--- Records provided Enclosed Below ---

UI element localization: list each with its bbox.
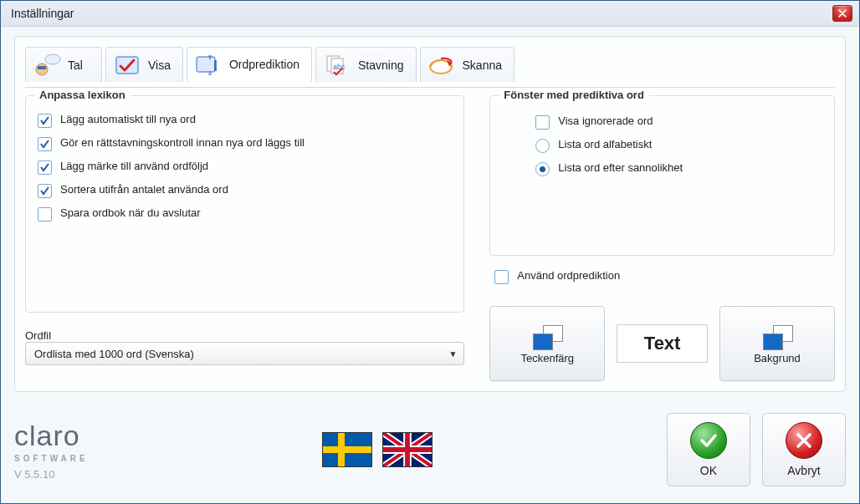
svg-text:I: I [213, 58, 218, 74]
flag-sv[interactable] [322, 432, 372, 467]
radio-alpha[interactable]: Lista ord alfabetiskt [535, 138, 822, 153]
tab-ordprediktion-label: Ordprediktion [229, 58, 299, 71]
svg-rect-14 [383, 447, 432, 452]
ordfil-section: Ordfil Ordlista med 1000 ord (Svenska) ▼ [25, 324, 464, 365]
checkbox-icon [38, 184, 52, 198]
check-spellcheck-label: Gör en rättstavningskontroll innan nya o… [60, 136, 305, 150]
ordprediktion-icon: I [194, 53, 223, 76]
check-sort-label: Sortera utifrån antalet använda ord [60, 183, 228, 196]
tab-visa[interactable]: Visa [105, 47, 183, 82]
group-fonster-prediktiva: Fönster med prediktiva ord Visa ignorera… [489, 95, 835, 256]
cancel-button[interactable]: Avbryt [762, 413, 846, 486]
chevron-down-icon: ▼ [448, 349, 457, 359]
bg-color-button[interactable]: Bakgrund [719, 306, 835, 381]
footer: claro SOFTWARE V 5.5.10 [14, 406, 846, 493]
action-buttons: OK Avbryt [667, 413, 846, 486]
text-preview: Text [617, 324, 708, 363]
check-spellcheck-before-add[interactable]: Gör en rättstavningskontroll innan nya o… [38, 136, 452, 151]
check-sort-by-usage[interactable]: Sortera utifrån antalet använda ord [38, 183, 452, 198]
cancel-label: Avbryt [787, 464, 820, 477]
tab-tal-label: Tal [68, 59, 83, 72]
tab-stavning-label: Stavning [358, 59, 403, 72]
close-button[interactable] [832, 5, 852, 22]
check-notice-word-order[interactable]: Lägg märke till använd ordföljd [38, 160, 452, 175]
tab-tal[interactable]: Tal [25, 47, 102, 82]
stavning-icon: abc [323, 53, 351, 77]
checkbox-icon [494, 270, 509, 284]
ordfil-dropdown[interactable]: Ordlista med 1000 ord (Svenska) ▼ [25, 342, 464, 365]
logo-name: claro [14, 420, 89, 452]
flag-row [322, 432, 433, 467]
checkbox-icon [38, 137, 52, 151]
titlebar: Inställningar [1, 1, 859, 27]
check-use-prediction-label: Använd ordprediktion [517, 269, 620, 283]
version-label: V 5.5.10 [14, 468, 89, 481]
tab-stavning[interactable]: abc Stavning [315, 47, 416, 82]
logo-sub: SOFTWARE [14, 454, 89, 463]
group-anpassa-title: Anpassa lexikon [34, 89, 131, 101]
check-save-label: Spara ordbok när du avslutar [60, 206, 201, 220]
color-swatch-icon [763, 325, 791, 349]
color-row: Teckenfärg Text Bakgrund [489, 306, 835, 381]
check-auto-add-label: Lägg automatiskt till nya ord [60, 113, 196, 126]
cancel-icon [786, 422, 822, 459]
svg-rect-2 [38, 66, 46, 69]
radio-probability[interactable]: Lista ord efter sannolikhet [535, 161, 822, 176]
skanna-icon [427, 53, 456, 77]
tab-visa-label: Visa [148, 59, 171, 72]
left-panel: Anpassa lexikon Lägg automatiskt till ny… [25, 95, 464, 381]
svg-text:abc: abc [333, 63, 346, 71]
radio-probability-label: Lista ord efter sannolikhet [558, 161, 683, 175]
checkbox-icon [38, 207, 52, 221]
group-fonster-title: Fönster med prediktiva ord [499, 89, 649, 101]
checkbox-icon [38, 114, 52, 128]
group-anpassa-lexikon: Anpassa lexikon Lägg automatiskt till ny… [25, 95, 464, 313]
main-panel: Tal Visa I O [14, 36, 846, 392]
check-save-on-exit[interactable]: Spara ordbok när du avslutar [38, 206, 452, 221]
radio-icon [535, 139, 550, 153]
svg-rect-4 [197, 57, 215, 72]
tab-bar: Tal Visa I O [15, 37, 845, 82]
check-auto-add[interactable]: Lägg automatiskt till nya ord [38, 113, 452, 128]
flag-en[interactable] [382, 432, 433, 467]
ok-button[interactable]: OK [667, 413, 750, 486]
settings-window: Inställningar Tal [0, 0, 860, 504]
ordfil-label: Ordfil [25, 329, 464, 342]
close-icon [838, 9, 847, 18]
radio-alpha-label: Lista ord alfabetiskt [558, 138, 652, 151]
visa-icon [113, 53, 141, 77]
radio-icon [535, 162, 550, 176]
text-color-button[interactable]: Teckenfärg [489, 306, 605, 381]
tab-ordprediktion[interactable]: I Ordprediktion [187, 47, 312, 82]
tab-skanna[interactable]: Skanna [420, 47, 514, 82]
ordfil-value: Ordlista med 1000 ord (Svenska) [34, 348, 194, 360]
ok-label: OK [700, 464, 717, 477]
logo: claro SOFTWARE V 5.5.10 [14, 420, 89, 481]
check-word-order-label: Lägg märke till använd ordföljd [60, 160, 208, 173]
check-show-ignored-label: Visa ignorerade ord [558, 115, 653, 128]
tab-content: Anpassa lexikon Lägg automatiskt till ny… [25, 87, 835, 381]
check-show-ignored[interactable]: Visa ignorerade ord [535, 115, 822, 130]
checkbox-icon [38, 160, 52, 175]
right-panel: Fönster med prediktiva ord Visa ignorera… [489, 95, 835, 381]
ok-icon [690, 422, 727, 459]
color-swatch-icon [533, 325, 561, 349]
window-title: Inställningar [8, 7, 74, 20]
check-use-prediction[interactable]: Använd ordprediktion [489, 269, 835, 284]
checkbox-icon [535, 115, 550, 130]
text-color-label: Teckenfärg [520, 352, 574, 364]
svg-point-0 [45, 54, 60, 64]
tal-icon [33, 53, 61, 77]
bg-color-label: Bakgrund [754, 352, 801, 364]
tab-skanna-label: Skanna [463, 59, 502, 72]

--- End of Enclosed Records provided ---
--- Records provided Enclosed Below ---

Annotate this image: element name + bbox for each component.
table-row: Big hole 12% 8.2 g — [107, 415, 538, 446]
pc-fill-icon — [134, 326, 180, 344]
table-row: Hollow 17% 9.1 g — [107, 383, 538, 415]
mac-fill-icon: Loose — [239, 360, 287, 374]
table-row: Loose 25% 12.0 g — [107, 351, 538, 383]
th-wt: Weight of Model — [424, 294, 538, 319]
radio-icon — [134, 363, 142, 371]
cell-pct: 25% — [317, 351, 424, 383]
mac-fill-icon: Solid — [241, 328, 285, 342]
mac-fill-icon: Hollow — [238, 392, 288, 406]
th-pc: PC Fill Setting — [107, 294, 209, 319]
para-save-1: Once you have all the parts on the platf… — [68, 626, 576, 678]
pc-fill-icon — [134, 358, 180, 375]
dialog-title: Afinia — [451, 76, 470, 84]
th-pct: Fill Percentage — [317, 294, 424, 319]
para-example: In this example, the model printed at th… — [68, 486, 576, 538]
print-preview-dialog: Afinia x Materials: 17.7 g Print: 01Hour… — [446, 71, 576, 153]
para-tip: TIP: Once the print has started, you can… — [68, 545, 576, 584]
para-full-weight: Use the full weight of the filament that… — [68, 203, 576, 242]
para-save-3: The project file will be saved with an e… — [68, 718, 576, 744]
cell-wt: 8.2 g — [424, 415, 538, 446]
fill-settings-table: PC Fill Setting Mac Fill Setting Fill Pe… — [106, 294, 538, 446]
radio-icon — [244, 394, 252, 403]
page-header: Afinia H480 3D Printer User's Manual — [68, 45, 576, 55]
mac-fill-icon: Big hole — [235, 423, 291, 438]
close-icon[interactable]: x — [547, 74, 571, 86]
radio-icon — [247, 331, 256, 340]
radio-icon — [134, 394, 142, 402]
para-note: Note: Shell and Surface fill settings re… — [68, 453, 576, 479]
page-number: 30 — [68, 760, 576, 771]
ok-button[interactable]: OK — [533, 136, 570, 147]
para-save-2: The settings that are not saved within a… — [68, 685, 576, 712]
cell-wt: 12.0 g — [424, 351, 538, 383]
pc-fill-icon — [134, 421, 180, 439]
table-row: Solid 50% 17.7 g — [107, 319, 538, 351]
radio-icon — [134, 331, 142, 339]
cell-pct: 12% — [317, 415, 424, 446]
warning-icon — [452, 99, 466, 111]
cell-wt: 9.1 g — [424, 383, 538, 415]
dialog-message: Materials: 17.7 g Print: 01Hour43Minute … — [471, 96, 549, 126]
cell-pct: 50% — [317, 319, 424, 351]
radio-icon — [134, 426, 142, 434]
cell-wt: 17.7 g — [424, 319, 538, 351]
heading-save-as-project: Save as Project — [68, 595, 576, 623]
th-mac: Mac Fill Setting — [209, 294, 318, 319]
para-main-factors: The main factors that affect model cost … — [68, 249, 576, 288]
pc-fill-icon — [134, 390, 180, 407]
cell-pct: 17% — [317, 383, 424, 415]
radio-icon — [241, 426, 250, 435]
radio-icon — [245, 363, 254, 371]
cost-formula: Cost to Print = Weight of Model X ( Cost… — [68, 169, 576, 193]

--- End of Enclosed Records provided ---
--- Records provided Enclosed Below ---

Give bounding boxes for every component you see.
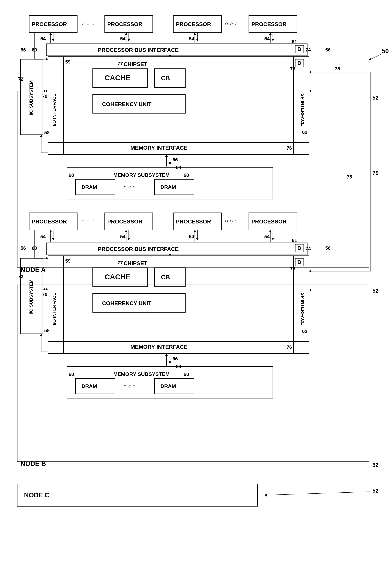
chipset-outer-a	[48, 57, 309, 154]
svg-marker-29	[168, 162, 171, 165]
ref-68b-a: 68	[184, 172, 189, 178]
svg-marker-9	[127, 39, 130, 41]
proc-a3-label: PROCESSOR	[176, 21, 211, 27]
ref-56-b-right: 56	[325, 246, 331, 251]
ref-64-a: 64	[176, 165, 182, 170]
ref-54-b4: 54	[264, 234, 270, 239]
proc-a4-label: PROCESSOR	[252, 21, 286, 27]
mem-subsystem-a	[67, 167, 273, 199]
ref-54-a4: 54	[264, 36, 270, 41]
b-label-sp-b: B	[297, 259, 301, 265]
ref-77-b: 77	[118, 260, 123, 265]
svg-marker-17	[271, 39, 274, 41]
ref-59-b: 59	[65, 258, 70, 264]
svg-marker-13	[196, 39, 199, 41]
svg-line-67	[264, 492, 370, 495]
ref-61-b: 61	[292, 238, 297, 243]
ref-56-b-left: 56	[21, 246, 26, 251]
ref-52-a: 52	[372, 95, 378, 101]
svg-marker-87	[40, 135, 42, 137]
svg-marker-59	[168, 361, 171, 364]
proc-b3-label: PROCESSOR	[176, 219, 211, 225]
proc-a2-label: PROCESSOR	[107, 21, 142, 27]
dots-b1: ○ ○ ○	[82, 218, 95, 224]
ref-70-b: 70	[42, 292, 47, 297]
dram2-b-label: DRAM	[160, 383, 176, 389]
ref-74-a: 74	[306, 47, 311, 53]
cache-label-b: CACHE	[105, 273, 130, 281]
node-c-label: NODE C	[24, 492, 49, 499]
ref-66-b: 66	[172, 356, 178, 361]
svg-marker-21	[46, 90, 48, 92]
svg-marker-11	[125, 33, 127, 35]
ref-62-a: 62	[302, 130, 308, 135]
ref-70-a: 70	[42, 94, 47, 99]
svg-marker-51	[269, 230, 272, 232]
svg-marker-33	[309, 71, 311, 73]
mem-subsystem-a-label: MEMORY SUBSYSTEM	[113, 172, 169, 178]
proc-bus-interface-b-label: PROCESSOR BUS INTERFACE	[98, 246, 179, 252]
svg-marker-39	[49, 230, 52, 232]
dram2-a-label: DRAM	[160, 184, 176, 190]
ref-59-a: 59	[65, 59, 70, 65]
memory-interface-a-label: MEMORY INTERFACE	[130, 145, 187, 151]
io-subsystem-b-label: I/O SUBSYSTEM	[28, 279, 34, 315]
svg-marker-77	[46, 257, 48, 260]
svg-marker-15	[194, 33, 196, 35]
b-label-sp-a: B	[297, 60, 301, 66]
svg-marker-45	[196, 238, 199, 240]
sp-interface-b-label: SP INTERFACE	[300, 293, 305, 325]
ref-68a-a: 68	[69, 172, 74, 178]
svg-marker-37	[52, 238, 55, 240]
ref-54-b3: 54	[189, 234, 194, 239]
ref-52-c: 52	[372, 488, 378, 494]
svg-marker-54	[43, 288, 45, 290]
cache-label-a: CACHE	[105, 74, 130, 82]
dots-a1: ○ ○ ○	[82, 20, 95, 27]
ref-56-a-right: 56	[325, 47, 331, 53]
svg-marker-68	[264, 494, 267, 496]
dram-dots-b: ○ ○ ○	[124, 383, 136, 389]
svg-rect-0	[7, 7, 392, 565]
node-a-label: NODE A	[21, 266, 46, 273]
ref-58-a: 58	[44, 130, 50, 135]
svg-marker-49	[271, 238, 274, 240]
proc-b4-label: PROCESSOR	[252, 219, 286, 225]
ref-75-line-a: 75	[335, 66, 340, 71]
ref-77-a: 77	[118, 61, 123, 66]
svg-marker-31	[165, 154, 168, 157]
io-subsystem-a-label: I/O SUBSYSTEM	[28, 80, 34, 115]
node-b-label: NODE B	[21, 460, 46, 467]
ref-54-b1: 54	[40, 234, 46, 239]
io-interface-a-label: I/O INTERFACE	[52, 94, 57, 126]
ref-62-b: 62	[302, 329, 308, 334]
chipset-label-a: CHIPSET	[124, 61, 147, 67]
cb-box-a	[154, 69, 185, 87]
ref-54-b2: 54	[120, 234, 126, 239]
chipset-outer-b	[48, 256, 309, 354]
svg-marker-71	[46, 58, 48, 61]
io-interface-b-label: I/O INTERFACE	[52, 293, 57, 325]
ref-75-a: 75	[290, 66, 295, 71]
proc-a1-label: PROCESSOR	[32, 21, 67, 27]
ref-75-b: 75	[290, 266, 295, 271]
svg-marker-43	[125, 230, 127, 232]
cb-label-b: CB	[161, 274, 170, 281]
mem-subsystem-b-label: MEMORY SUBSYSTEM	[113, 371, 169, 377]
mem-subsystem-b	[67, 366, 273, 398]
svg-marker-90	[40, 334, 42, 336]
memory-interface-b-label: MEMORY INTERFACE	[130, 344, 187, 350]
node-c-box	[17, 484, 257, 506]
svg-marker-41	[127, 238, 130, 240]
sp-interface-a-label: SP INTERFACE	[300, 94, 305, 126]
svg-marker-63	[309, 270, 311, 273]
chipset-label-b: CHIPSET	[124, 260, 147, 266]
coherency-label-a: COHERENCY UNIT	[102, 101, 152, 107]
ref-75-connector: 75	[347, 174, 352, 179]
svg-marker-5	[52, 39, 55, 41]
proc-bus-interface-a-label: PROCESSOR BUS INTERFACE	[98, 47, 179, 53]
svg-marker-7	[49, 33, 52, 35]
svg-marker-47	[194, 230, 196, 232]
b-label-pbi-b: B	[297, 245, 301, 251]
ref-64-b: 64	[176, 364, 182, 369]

--- End of Enclosed Records provided ---

Description of the task:
The answer must be every line of the records that holds the string "utifrån".

Answer area:
check-sort-label: Sortera utifrån antalet använda ord [60, 183, 228, 196]
check-sort-by-usage[interactable]: Sortera utifrån antalet använda ord [38, 183, 452, 198]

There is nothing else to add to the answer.